Task statement:
Line by line, the entries below are to be reproduced unaltered.

═══ Records supplied ═══

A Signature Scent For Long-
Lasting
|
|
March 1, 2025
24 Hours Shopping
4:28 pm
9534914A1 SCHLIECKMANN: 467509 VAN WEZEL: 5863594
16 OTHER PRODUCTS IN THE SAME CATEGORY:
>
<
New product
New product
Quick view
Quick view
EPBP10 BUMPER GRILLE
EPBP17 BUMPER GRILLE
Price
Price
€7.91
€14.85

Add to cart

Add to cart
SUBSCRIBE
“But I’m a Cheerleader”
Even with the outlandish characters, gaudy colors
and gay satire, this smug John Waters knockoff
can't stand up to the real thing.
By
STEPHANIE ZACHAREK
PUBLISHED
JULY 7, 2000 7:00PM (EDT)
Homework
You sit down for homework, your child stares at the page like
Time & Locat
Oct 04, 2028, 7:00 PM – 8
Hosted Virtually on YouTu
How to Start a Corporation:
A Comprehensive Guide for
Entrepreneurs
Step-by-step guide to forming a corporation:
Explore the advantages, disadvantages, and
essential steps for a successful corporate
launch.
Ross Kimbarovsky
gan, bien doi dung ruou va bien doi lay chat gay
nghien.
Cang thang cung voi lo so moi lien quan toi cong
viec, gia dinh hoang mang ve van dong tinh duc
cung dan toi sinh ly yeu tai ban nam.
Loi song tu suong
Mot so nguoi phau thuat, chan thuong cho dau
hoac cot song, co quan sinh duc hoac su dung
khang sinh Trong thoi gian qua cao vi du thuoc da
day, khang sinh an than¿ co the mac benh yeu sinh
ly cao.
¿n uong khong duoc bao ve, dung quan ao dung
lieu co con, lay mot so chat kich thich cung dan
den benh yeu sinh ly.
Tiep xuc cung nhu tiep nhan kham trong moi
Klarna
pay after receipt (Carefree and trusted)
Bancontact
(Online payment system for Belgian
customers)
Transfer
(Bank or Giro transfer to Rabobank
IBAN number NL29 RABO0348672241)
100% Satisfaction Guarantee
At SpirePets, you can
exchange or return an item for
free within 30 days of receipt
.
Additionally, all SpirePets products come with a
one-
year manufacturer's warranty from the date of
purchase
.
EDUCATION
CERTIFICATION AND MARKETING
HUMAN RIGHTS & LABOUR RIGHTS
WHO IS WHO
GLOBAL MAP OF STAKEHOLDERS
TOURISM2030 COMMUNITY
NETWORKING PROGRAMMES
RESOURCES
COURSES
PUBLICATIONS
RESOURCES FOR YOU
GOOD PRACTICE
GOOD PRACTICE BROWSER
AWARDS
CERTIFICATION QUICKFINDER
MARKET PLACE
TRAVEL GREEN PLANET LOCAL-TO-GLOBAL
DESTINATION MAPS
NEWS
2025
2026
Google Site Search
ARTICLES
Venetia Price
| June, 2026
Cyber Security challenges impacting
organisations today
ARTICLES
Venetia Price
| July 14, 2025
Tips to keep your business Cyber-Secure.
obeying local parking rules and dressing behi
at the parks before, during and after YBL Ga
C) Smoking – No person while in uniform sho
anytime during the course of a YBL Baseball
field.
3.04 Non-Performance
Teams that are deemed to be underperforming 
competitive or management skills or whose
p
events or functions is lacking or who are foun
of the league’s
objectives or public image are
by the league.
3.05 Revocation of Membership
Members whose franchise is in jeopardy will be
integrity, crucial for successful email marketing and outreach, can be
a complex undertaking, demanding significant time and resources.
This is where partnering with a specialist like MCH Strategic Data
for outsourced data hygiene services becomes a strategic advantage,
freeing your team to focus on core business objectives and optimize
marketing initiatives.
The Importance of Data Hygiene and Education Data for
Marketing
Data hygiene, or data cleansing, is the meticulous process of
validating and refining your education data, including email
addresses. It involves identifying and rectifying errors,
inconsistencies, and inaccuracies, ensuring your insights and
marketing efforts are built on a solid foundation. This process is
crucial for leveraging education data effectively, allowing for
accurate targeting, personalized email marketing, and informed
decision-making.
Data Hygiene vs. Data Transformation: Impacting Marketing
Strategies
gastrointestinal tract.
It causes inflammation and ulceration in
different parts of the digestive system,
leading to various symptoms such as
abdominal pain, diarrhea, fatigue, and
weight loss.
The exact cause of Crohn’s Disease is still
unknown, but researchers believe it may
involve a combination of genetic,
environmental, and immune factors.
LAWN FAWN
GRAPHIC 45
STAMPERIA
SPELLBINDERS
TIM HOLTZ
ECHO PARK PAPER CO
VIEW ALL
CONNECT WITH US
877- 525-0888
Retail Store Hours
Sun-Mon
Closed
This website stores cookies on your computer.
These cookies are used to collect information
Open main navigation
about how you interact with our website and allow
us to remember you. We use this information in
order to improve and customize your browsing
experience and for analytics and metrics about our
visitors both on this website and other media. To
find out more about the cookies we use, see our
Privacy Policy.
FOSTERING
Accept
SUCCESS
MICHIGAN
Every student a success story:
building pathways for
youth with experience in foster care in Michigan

═══

Expected answer:
A Signature Scent For Long-
Lasting
|
|
March 1, 2025
24 Hours Shopping
4:28 pm
9534914A1 SCHLIECKMANN: 467509 VAN WEZEL: 5863594
16 OTHER PRODUCTS IN THE SAME CATEGORY:
>
<
New product
New product
Quick view
Quick view
EPBP10 BUMPER GRILLE
EPBP17 BUMPER GRILLE
Price
Price
€7.91
€14.85

Add to cart

Add to cart
SUBSCRIBE
“But I’m a Cheerleader”
Even with the outlandish characters, gaudy colors
and gay satire, this smug John Waters knockoff
can't stand up to the real thing.
By
STEPHANIE ZACHAREK
PUBLISHED
JULY 7, 2000 7:00PM (EDT)
Homework
You sit down for homework, your child stares at the page like
Time & Locat
Oct 04, 2028, 7:00 PM – 8
Hosted Virtually on YouTu
How to Start a Corporation:
A Comprehensive Guide for
Entrepreneurs
Step-by-step guide to forming a corporation:
Explore the advantages, disadvantages, and
essential steps for a successful corporate
launch.
Ross Kimbarovsky
gan, bien doi dung ruou va bien doi lay chat gay
nghien.
Cang thang cung voi lo so moi lien quan toi cong
viec, gia dinh hoang mang ve van dong tinh duc
cung dan toi sinh ly yeu tai ban nam.
Loi song tu suong
Mot so nguoi phau thuat, chan thuong cho dau
hoac cot song, co quan sinh duc hoac su dung
khang sinh Trong thoi gian qua cao vi du thuoc da
day, khang sinh an than¿ co the mac benh yeu sinh
ly cao.
¿n uong khong duoc bao ve, dung quan ao dung
lieu co con, lay mot so chat kich thich cung dan
den benh yeu sinh ly.
Tiep xuc cung nhu tiep nhan kham trong moi
Klarna
pay after receipt (Carefree and trusted)
Bancontact
(Online payment system for Belgian
customers)
Transfer
(Bank or Giro transfer to Rabobank
IBAN number NL29 RABO0348672241)
100% Satisfaction Guarantee
At SpirePets, you can
exchange or return an item for
free within 30 days of receipt
.
Additionally, all SpirePets products come with a
one-
year manufacturer's warranty from the date of
purchase
.
EDUCATION
CERTIFICATION AND MARKETING
HUMAN RIGHTS & LABOUR RIGHTS
WHO IS WHO
GLOBAL MAP OF STAKEHOLDERS
TOURISM2030 COMMUNITY
NETWORKING PROGRAMMES
RESOURCES
COURSES
PUBLICATIONS
RESOURCES FOR YOU
GOOD PRACTICE
GOOD PRACTICE BROWSER
AWARDS
CERTIFICATION QUICKFINDER
MARKET PLACE
TRAVEL GREEN PLANET LOCAL-TO-GLOBAL
DESTINATION MAPS
NEWS
2025
2026
Google Site Search
ARTICLES
Venetia Price
| June, 2026
Cyber Security challenges impacting
organisations today
ARTICLES
Venetia Price
| July 14, 2025
Tips to keep your business Cyber-Secure.
obeying local parking rules and dressing behi
at the parks before, during and after YBL Ga
C) Smoking – No person while in uniform sho
anytime during the course of a YBL Baseball
field.
3.04 Non-Performance
Teams that are deemed to be underperforming 
competitive or management skills or whose
p
events or functions is lacking or who are foun
of the league’s
objectives or public image are
by the league.
3.05 Revocation of Membership
Members whose franchise is in jeopardy will be
integrity, crucial for successful email marketing and outreach, can be
a complex undertaking, demanding significant time and resources.
This is where partnering with a specialist like MCH Strategic Data
for outsourced data hygiene services becomes a strategic advantage,
freeing your team to focus on core business objectives and optimize
marketing initiatives.
The Importance of Data Hygiene and Education Data for
Marketing
Data hygiene, or data cleansing, is the meticulous process of
validating and refining your education data, including email
addresses. It involves identifying and rectifying errors,
inconsistencies, and inaccuracies, ensuring your insights and
marketing efforts are built on a solid foundation. This process is
crucial for leveraging education data effectively, allowing for
accurate targeting, personalized email marketing, and informed
decision-making.
Data Hygiene vs. Data Transformation: Impacting Marketing
Strategies
gastrointestinal tract.
It causes inflammation and ulceration in
different parts of the digestive system,
leading to various symptoms such as
abdominal pain, diarrhea, fatigue, and
weight loss.
The exact cause of Crohn’s Disease is still
unknown, but researchers believe it may
involve a combination of genetic,
environmental, and immune factors.
LAWN FAWN
GRAPHIC 45
STAMPERIA
SPELLBINDERS
TIM HOLTZ
ECHO PARK PAPER CO
VIEW ALL
CONNECT WITH US
877- 525-0888
Retail Store Hours
Sun-Mon
Closed
This website stores cookies on your computer.
These cookies are used to collect information
Open main navigation
about how you interact with our website and allow
us to remember you. We use this information in
order to improve and customize your browsing
experience and for analytics and metrics about our
visitors both on this website and other media. To
find out more about the cookies we use, see our
Privacy Policy.
FOSTERING
Accept
SUCCESS
MICHIGAN
Every student a success story:
building pathways for
youth with experience in foster care in Michigan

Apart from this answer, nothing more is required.